Wednesday, December 30, 2009

Once a group is formed, its members elect a leader and a treasurer who deposits

Once a group is formed, its members elect a leader and a treasurer who deposits their savings in a joint account. Individual members may only be able to save about two taka (one cent) a week, yet the members of Banchte Shekha have saved a total of more than thirty million taka in this way. Members can take loans from the group savings for emergency, personal, or business reasons. The group approves the loans, which are given at no interest and with no set payback schedule. Nevertheless the default rate is only one percent.

The groups meet weekly to talk, work together, participate in training sessions, and make decisions about what they will do with savings or any money generated by their agricultural, craft, and small trade projects. The income from these projects is not large, but in a country where the per capita income is $220 a year, it is significant. A 1988 study by sociologist Monawar Sultana found that members were earning up to 700 taka (approx. $15) a month, and that, in some families, these earnings represented fifty percent of the total family income. Where the women are the sole wage earners, these earnings may be all the family has to survive on.

Banchte Shekha offers members a practical, basic education that focuses first on empowerment and income-generating skills, then on legal literacy, health issues, and family planning. In Gomes' pragmatic idealism, a woman who can create her own job and feed herself and her family is an educated woman. She is disdainful of people who emerge from higher education with no job and no idea of how to take care of themselves. She also has no use for education programs aimed at the poor that do not provide the knowledge and skills that they need to survive.

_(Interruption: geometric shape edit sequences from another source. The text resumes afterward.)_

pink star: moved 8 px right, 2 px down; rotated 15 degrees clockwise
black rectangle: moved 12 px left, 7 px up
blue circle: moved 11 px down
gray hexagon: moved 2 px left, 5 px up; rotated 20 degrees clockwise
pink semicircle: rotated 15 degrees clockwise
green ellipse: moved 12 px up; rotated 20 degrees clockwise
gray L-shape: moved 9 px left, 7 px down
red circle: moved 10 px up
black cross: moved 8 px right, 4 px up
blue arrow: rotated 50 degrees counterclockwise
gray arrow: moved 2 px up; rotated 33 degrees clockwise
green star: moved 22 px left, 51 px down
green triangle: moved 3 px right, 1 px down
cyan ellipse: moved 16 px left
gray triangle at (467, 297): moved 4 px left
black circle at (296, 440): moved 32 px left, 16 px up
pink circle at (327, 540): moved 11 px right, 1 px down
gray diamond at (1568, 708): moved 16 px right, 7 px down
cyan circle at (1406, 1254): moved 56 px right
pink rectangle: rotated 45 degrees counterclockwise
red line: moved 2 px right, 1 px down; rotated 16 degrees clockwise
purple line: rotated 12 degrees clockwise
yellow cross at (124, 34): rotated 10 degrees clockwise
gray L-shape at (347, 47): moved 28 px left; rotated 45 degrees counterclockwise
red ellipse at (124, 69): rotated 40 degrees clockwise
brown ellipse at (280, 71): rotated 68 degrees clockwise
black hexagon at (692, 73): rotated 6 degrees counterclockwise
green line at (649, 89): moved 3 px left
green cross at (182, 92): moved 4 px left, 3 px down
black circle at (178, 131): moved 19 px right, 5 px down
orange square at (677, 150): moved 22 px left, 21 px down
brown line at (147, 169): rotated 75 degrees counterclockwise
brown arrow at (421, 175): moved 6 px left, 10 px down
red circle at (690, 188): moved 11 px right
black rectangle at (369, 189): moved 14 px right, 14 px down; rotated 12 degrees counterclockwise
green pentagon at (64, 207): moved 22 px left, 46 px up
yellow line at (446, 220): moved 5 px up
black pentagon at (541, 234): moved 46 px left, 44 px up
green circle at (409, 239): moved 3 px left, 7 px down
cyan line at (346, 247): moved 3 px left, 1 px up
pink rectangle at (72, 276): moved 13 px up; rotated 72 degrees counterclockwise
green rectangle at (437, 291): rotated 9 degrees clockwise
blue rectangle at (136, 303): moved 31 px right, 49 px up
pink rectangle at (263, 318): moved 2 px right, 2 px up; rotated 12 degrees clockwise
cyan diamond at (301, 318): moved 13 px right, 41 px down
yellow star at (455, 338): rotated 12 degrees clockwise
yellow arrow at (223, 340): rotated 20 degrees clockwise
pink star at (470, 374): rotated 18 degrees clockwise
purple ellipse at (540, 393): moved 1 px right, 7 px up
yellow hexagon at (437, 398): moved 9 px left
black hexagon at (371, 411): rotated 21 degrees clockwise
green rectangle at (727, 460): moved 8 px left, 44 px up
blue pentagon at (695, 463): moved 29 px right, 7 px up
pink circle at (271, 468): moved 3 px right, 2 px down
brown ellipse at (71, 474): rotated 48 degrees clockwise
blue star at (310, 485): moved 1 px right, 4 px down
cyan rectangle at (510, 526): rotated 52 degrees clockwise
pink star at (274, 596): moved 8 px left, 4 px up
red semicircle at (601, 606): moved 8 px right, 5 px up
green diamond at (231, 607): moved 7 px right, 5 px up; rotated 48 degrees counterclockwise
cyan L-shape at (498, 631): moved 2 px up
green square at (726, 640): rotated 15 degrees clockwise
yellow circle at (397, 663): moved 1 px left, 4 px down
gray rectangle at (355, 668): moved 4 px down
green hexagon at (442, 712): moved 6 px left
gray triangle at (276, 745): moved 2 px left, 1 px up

Dissatisfied with the teaching materials that were available for adults, Gomes has created her own: songs, plays, posters, and books that convey Banchte Shekha's message. Reading and writing are important, says Gomes, but not as important as eating. Not as important as staying alive and understanding that you are not powerless.


--------------------------------------------------------------------------------

The road to the village of Chadpur is a rutted dirt track that divides row upon row of bright green rice paddies. It ends in a grove of banana trees about fifty yards from the scattering of bamboo and thatch houses.
The most prominent building in the village is a sturdy bamboo pavillion. It was built by Chadpur's Banchte Shekha group and sits on land that the women purchased with pooled savings from their cottage industries.

About forty Banchte Shekha members are gathered in the pavillion to welcome Angela Gomes and some visitors from the United States. Their talk is lively as they settle on the floor with their embroidery.

The arrival of the strangers attracts a curious crowd of villagers: women with bright saris pulled protectively around their heads; a few men in lungis who stand on the edge of the crowd; and the usual army of brown-eyed children who gather close around, gaping and laughing.